Why It’s So Important to Know What Emotions Are Triggering Your Anger
Anger is a surface emotion that typically masks deeper, underlying emotions. Learn how to recognize them and keep yourself from reaching your boiling point.
Life seems to become more stressful each year.
With stress and other things life can throw at us, it’s no surprise anger issues affect many Americans, especially in the last three years as the country emerges from the pandemic.
According to 2019 statistics compiled by The Zebra and the National Library of Medicine, roughly 7.8% of U.S. residents have intense, poorly controlled or inappropriate levels of anger, and 82% of U.S. drivers reported committing an act of road rage, as cited by Strive Psychiatry.
The National Center for Post-Traumatic Stress Disorder says high levels of anger relate to your natural survival instinct.
“Anger is also a common response to events that seem unfair or in which you have been made a victim. Research shows that anger can be especially common if you have been betrayed by others. This may be most often seen in cases of trauma that involve exploitation or violence,” the website reads.
Lauren C. Pulinka, mental health program coordinator at St. Clair Health, says when speaking to patients about anger, it’s important to teach them that anger is a surface emotion.
“Think of an iceberg,” she says. “Envision anger as the teeny, tiny tip that’s visible on the surface. That anger is covering up the more vulnerable emotions that lie underneath the surface, like insecurity, depression, loneliness, fear and helplessness.”
For tips on using the Anger Iceberg to work through conflict and emotions, see this mindbodygreen article.
Pulinka says the first step to managing your emotions is to build your awareness of them by noting what you’re feeling when you become angry, what is causing you to feel that way and the triggers that cause you to feel angry.
“I ask patients to identify a situation that causes them stress and if they list anger as an emotion, I have them dig deeper and choose what’s underneath that anger,” she explains.
It is also important to catch your anger before you reach boiling point by recognizing your body’s cues, such as flushed cheeks and an elevated heart rate.
“I also advise patients to come up with a coping skill to make them feel better in that moment,” she says. “It can be anything from taking a break from an argument, to petting an animal, to taking a walk or talking to a close friend outside of the situation.”
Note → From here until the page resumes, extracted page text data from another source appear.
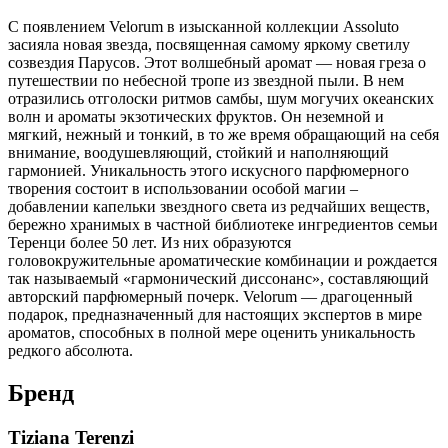
С появлением Velorum в изысканной коллекции Assoluto
засияла новая звезда, посвященная самому яркому светилу
созвездия Парусов. Этот волшебный аромат — новая греза о
путешествии по небесной тропе из звездной пыли. В нем
отразились отголоски ритмов самбы, шум могучих океанских
волн и ароматы экзотических фруктов. Он неземной и
мягкий, нежный и тонкий, в то же время обращающий на себя
внимание, воодушевляющий, стойкий и наполняющий
гармонией. Уникальность этого искусного парфюмерного
творения состоит в использовании особой магии –
добавлении капельки звездного света из редчайших веществ,
бережно хранимых в частной библиотеке ингредиентов семьи
Теренци более 50 лет. Из них образуются
головокружительные ароматические комбинации и рождается
так называемый «гармонический диссонанс», составляющий
авторский парфюмерный почерк. Velorum — драгоценный
подарок, предназначенный для настоящих экспертов в мире
ароматов, способных в полной мере оценить уникальность
редкого абсолюта.
Бренд
Tiziana Terenzi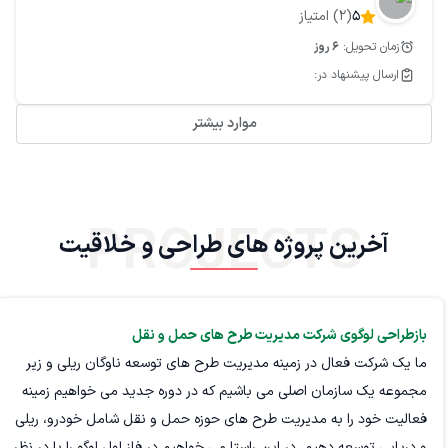
5
(
2
) امتیاز
زمان تحویل:
6
روز
ارسال پیشنهاد در:
موارد بیشتر
PROJECTS
آخرین پروژه های طراحی و خلاقیت
بازطراحی لوگوی شرکت مدیریت طرح های حمل و نقل
ما یک شرکت فعال در زمینه مدیریت طرح های توسعه ناوگان ریلی و زیر
مجموعه یک سازمان اصلی می باشیم که در دوره جدید می خواهیم زمینه
فعالیت خود را به مدیریت طرح های حوزه حمل و نقل شامل خودرو، ریلی
و دریایی توسعه دهیم. در این راستا می خواهیم در فاز اول لوگو را با در نظر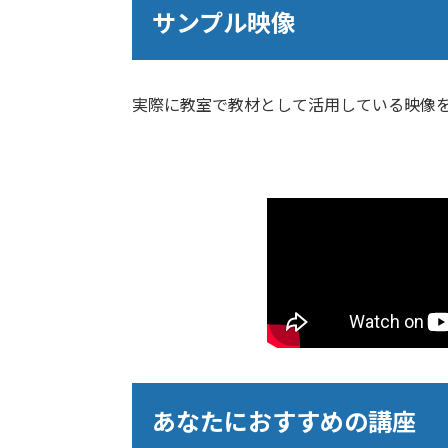
サンプル映像
実際に教室で教材として活用している映像
あなたにおすすめの講座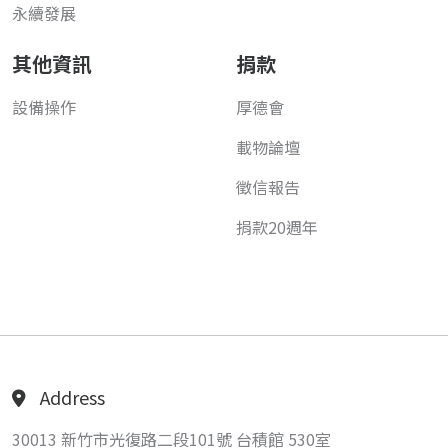
永續發展
其他資訊
捐款
設備操作
厚德會
載物論壇
徵信報告
捐款20週年
Address
30013 新竹市光復路二段101號 台積館 530室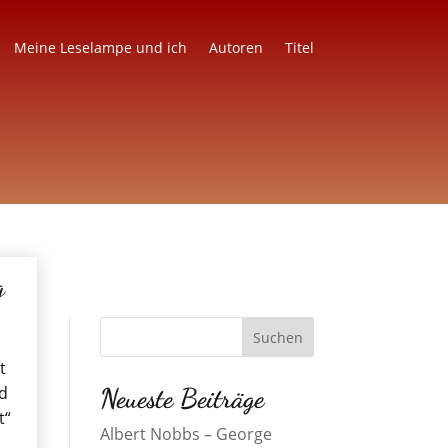
Meine Leselampe und ich
Autoren
Titel
g
t
d
Neueste Beiträge
t“
Albert Nobbs – George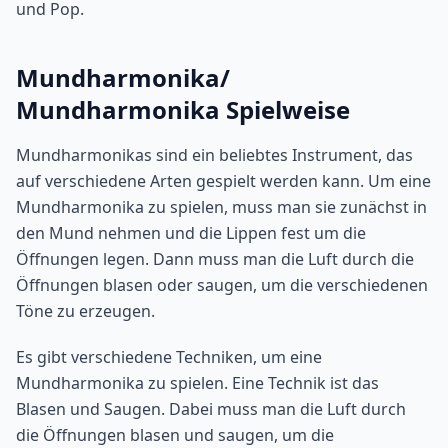
und Pop.
Mundharmonika/
Mundharmonika Spielweise
Mundharmonikas sind ein beliebtes Instrument, das
auf verschiedene Arten gespielt werden kann. Um eine
Mundharmonika zu spielen, muss man sie zunächst in
den Mund nehmen und die Lippen fest um die
Öffnungen legen. Dann muss man die Luft durch die
Öffnungen blasen oder saugen, um die verschiedenen
Töne zu erzeugen.
Es gibt verschiedene Techniken, um eine
Mundharmonika zu spielen. Eine Technik ist das
Blasen und Saugen. Dabei muss man die Luft durch
die Öffnungen blasen und saugen, um die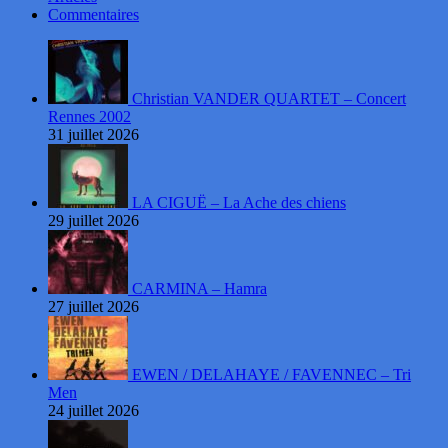
Commentaires
Christian VANDER QUARTET – Concert
Rennes 2002
31 juillet 2026
LA CIGUË – La Ache des chiens
29 juillet 2026
CARMINA – Hamra
27 juillet 2026
EWEN / DELAHAYE / FAVENNEC – Tri
Men
24 juillet 2026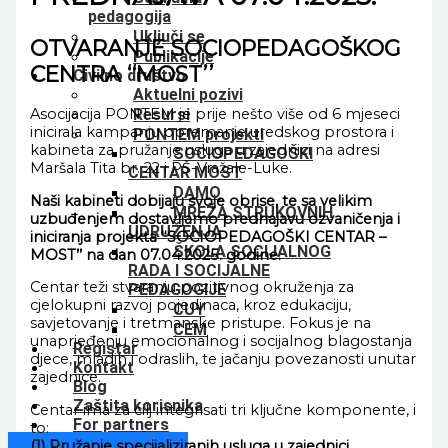
pedagogija
Uključi se
OTVARANJE SOCIOPEDAGOŠKOG
Publikacije
CENTRA ‘‘MOST’’
Civilno društvo
Aktuelni pozivi
Asocijacija PONTEM je prije nešto više od 6 mjeseci
Resursi
inicirala kampanju opremanje uredskog prostora i
PONTEM projekti
kabineta za pružanje usluga u zajednici na adresi
SOCIOPEDAGOŠKI
Maršala Tita br. 22 i PŠ-Vražale-Luke.
CENTAR MOST
DAMO
Naši kabineti dobijaju svoje obrise, te sa velikim
MREŽA STRUKOVNIH
uzbuđenjem dostavljamo prednajavu ozvaničenja i
UDRUŽENJA
iniciranja projekta ‘‘SOCIOPEDAGOŠKI CENTAR –
ŠKOLA SOCIJALNOG
MOST’’ na dan 07.04.2025. godine.
RADA I SOCIJALNE
Centar teži stvaranju pozitivnog okruženja za
PEDAGOGIJE
cjelokupni razvoj pojedinaca, kroz edukaciju,
CUY
savjetovanje i tretmanske pristupe. Fokus je na
CEM
unaprjeđenju emocionalnog i socijalnog blagostanja
Registar
djece, mladih i odraslih, te jačanju povezanosti unutar
Kontakt
zajednice.
Blog
Zaštita korisnika
Centar ima za cilj integrisati tri ključne komponente, i
For partners
to:
(1) Pružanje specijaliziranih usluga u zajednici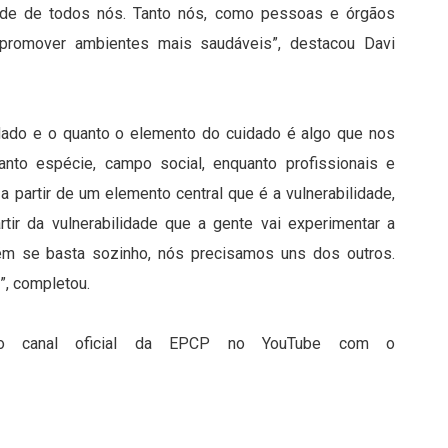
idade de todos nós. Tanto nós, como pessoas e órgãos
a promover ambientes mais saudáveis”, destacou Davi
idado e o quanto o elemento do cuidado é algo que nos
anto espécie, campo social, enquanto profissionais e
a partir de um elemento central que é a vulnerabilidade,
tir da vulnerabilidade que a gente vai experimentar a
uém se basta sozinho, nós precisamos uns dos outros.
”, completou.
 no canal oficial da EPCP no YouTube com o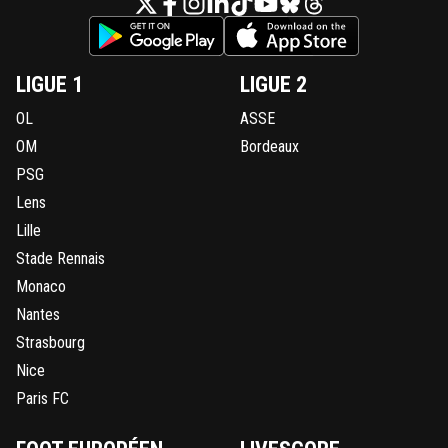
LIGUE 1
LIGUE 2
OL
ASSE
OM
Bordeaux
PSG
Lens
Lille
Stade Rennais
Monaco
Nantes
Strasbourg
Nice
Paris FC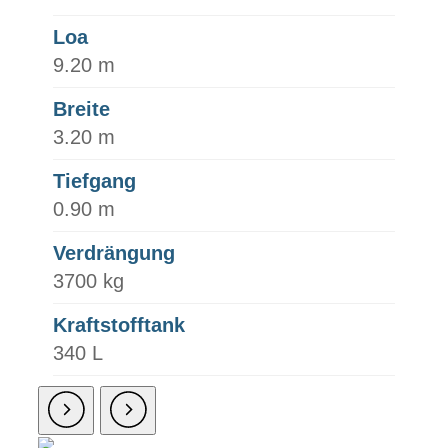
Loa
9.20 m
Breite
3.20 m
Tiefgang
0.90 m
Verdrängung
3700 kg
Kraftstofftank
340 L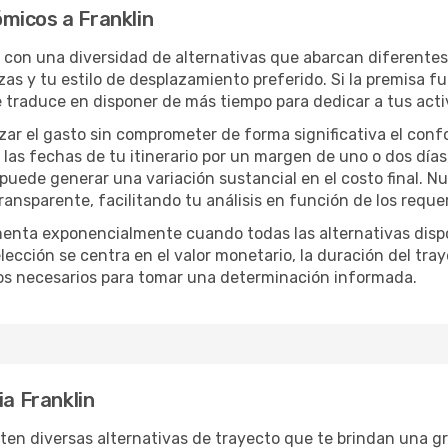
micos a Franklin
s con una diversidad de alternativas que abarcan diferentes
zas y tu estilo de desplazamiento preferido. Si la premisa f
e traduce en disponer de más tiempo para dedicar a tus act
izar el gasto sin comprometer de forma significativa el conf
las fechas de tu itinerario por un margen de uno o dos días
 puede generar una variación sustancial en el costo final. 
nsparente, facilitando tu análisis en función de los requer
menta exponencialmente cuando todas las alternativas disp
lección se centra en el valor monetario, la duración del tra
os necesarios para tomar una determinación informada.
ia Franklin
sten diversas alternativas de trayecto que te brindan una gran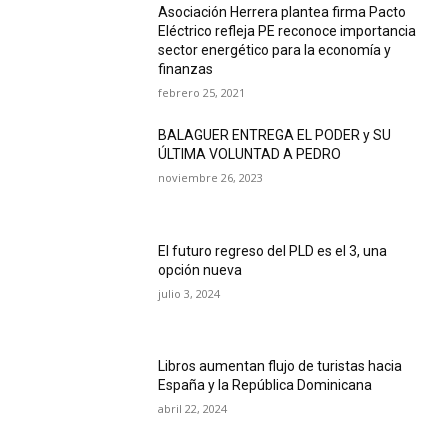
Asociación Herrera plantea firma Pacto
Eléctrico refleja PE reconoce importancia
sector energético para la economía y
finanzas
febrero 25, 2021
BALAGUER ENTREGA EL PODER y SU
ÚLTIMA VOLUNTAD A PEDRO
noviembre 26, 2023
El futuro regreso del PLD es el 3, una
opción nueva
julio 3, 2024
Libros aumentan flujo de turistas hacia
España y la República Dominicana
abril 22, 2024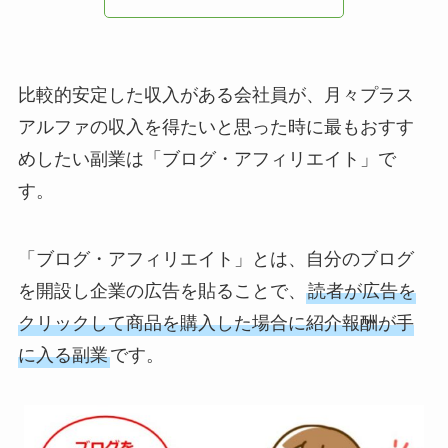
比較的安定した収入がある会社員が、月々プラス
アルファの収入を得たいと思った時に最もおすす
めしたい副業は「ブログ・アフィリエイト」で
す。
「ブログ・アフィリエイト」とは、自分のブログ
を開設し企業の広告を貼ることで、
読者が広告を
クリックして商品を購入した場合に紹介報酬が手
に入る副業
です。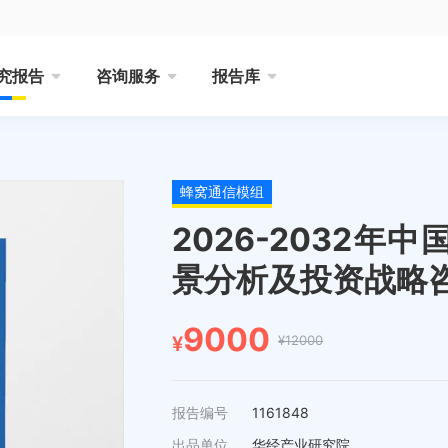
究报告
咨询服务
报告库
蜂窝通信模组
2026-2032
景分析及投资战略
9000
¥12000
¥
报告编号
1161848
出品单位
华经产业研究院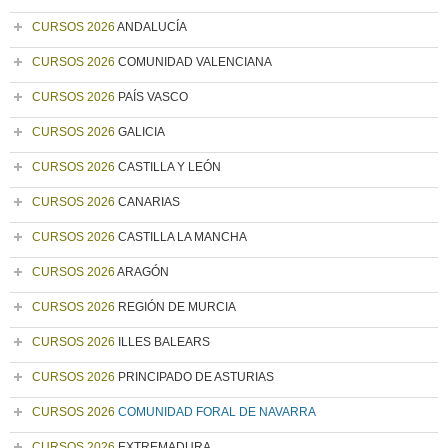
CURSOS 2026
ANDALUCÍA
CURSOS 2026
COMUNIDAD VALENCIANA
CURSOS 2026
PAÍS VASCO
CURSOS 2026
GALICIA
CURSOS 2026
CASTILLA Y LEÓN
CURSOS 2026
CANARIAS
CURSOS 2026
CASTILLA LA MANCHA
CURSOS 2026
ARAGÓN
CURSOS 2026
REGIÓN DE MURCIA
CURSOS 2026
ILLES BALEARS
CURSOS 2026
PRINCIPADO DE ASTURIAS
CURSOS 2026
COMUNIDAD FORAL DE NAVARRA
CURSOS 2026
EXTREMADURA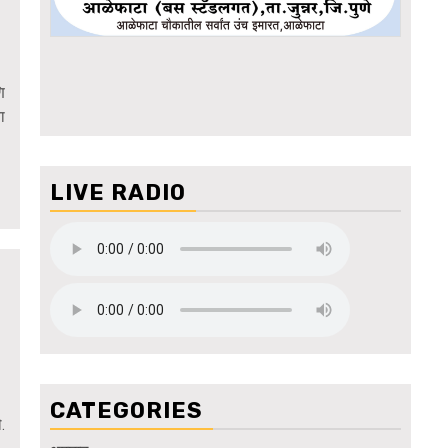
ि
ा
LIVE RADIO
CATEGORIES
.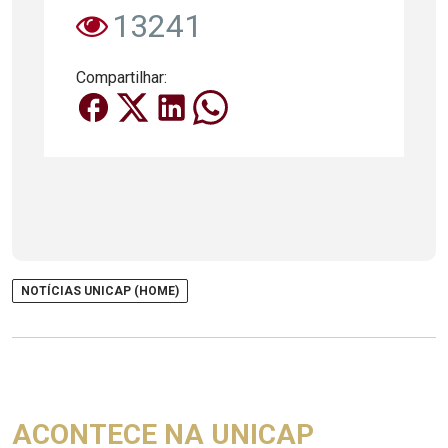
13241
Compartilhar:
NOTÍCIAS UNICAP (HOME)
ACONTECE NA UNICAP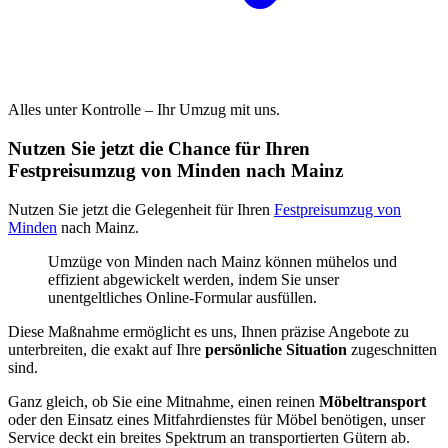
Alles unter Kontrolle – Ihr Umzug mit uns.
Nutzen Sie jetzt die Chance für Ihren
Festpreisumzug von Minden nach Mainz
Nutzen Sie jetzt die Gelegenheit für Ihren
Festpreisumzug von
Minden
nach Mainz.
Umzüge von Minden nach Mainz können mühelos und
effizient abgewickelt werden, indem Sie unser
unentgeltliches Online-Formular ausfüllen.
Diese Maßnahme ermöglicht es uns, Ihnen präzise Angebote zu
unterbreiten, die exakt auf Ihre
persönliche Situation
zugeschnitten
sind.
Ganz gleich, ob Sie eine Mitnahme, einen reinen
Möbeltransport
oder den Einsatz eines Mitfahrdienstes für Möbel benötigen, unser
Service deckt ein breites Spektrum an transportierten Gütern ab.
Other coping mechanisms could include journaling or exercising.
She suggests open communication with the people around you to help keep those feelings at bay.
“Anger has become more prevalent in the last few years,” Pulinka adds. “It also seems to be more socially acceptable nowadays than other emotions like sadness. We’ve also seen a rise in some mental health issues since the pandemic and a lot of folks’ daily stress has increased.”
She says males more commonly express their feelings as anger, particularly because of stereotypes against men expressing sadness and other emotions.
One way to break this stigma is to encourage men to speak with other men in their lives and be more open, letting them know this is a safe space where they can express their vulnerability with trusted people around them.
Pulinka says children who struggle with controlling their anger are encouraged to talk about their feelings with a trusted adult or friend, and let them know it’s OK for them to be feeling deeper feelings and express those feelings.
She adds managing emotions to prevent escalation is key for everyone.
“Self-care is very important,” she says. “Find something to do on a daily basis that makes you feel emotionally stable, whether that’s following a routine, getting exercise, making sure you make time for you. This will help you be more equipped and calmer to handle these situations when they come up instead of just reacting.”
Speaking with a mental health professional that specializes in anger management may also be helpful.
Pulinka stresses to those who may be hesitant to see someone that anger is more common than they think it is.
“We have people who come in from all walks of life,” she assures. “We’ve all been through a lot over the last few years and you don’t have to deal with this yourself.”